1QFY08 conf call highlights
- Domestic formulations grew faster than industry average in April and May
- 2 new market divisions set up to focus for dermatology and nephrology
- Domestic market profitability also benefited from excise and income tax benefits from Baddi facility.
- Ondansetron sales have been impacted by shelf stock adjusted
- Fexofenadine market share has risen to 25%, helping reduce the impact of pricing decline. Key risk is entry of new players.
- Exploring new channels in the US generics – Private label, OTC,
- opportunity to supply generics to US govt.
- The company has filed 8 ANDAs ($5bn) including 3 FTF opportunities during the quarter
- The management is optimistic about turnaround in Betapharm (Germany) by FY09 driven by volume growth and transfer of products to India.
- Initial product transfers are expected to start in 2HFY08 and accelerate going forward.

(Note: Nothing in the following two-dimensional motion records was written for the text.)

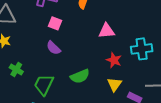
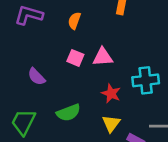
pink square: (55, 23) -> (75, 58), moved

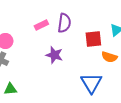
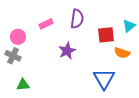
pink rectangle: (41, 25) -> (46, 24), moved
purple star: (54, 55) -> (67, 51), turned 30

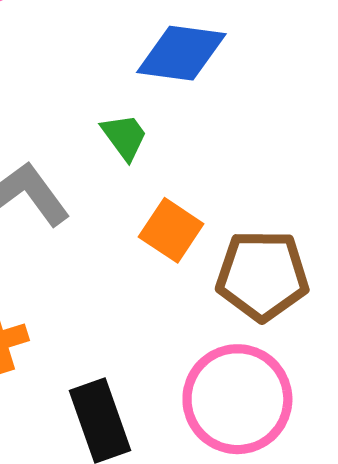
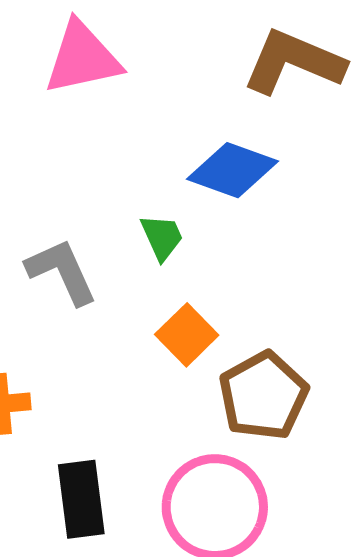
brown pentagon: (262, 275) -> (263, 396), turned 30

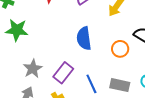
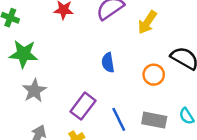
blue semicircle: (84, 38) -> (108, 63), size x0.7
gray star: (33, 69) -> (34, 91), moved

- Dr Reddy’s is waiting for the supplies to stabilise before aggressively bidding for tenders
- The company expects FY09 profits to be better than FY08
- Company has stopped sharing Betapharm gross margins – an indication of poor profitability to us.
- Gross profit margins at 35%
- No rabeprazole API contribution during the quarter
- Amlodipine Besylate supplied during the quarter – helped segment margins and also a vindication of Dr. Reddy’s business model of multiple partnerships for its large API pipeline.
Mexico business impacted supply constraints of key ingredients Dr. Reddy’s has set up a new facility to produce the intermediates in house and expects the business to be back on track by next year In the long run, Dr. Reddy’s expects CPS gross margins to expand to c30% from 21% in current quarter.
- Balaglitazone moves into P-III
- Upsides possible from R&D valuation, especially after strong listing of Sun Pharma’s demerged R&D entity.
- API- 35% (27%)
- Branded – 72% (70%)
- Generics – 48% (39%)
- CPS – 21% (29%)
SG&A – YoY and QoQ decline
- Rupee appreciation
- Lower legal costs
- Reduction in Betapharm and branded formulations selling expense.
Investment in equity shares has its own risks. Sincere efforts have been made to present the right investment perspective.The information contained herein is based on analysis and up on sources that we consider reliable. I, however, do not vouch for the accuracy or the completeness thereof. This material is for personal information and I am not responsible for any loss incurred based upon it.& take no responsibility whatsoever for any financial profits or loss which may arise from the recommendations given in this blog.